<<<<
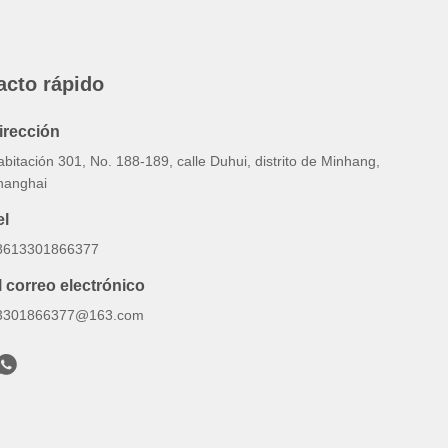
acto rápido
irección
bitación 301, No. 188-189, calle Duhui, distrito de Minhang,
hanghai
el
8613301866377
l correo electrónico
3301866377@163.com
>>>>
EXERCISE REQUIREMENTS:
Print the listing exactly, pictures excluded.

WRITTEN SOLUTION:
acto rápido
irección
bitación 301, No. 188-189, calle Duhui, distrito de Minhang,
hanghai
el
8613301866377
l correo electrónico
3301866377@163.com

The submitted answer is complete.